▶ [Exercise instructions]: Repeat each entry word for word; the images are not part of the copy.

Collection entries
§

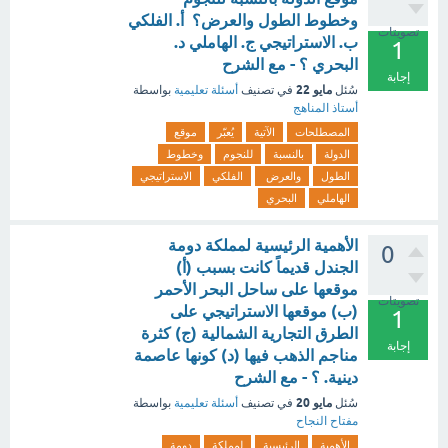
وخطوط الطول والعرض؟ أ. الفلكي
تصويتات
ب. الاستراتيجي ج. الهاملي د.
1
البحري ؟ - مع الشرح
إجابة
مايو 22
سُئل
في تصنيف
أسئلة تعليمية
بواسطة
أستاذ المناهج
المصطلحات
الآتية
يُعبّر
موقع
الدولة
بالنسبة
للنجوم
وخطوط
الطول
والعرض
الفلكي
الاستراتيجي
الهاملي
البحري
الأهمية الرئيسية لمملكة دومة
0
الجندل قديماً كانت بسبب (أ)
موقعها على ساحل البحر الأحمر
تصويتات
(ب) موقعها الاستراتيجي على
1
الطرق التجارية الشمالية (ج) كثرة
إجابة
مناجم الذهب فيها (د) كونها عاصمة
دينية. ؟ - مع الشرح
مايو 20
سُئل
في تصنيف
أسئلة تعليمية
بواسطة
مفتاح النجاح
الأهمية
الرئيسية
لمملكة
دومة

§

▶ [Answer to this exercise]:
وخطوط الطول والعرض؟ أ. الفلكي
تصويتات
ب. الاستراتيجي ج. الهاملي د.
1
البحري ؟ - مع الشرح
إجابة
مايو 22
سُئل
في تصنيف
أسئلة تعليمية
بواسطة
أستاذ المناهج
المصطلحات
الآتية
يُعبّر
موقع
الدولة
بالنسبة
للنجوم
وخطوط
الطول
والعرض
الفلكي
الاستراتيجي
الهاملي
البحري
الأهمية الرئيسية لمملكة دومة
0
الجندل قديماً كانت بسبب (أ)
موقعها على ساحل البحر الأحمر
تصويتات
(ب) موقعها الاستراتيجي على
1
الطرق التجارية الشمالية (ج) كثرة
إجابة
مناجم الذهب فيها (د) كونها عاصمة
دينية. ؟ - مع الشرح
مايو 20
سُئل
في تصنيف
أسئلة تعليمية
بواسطة
مفتاح النجاح
الأهمية
الرئيسية
لمملكة
دومة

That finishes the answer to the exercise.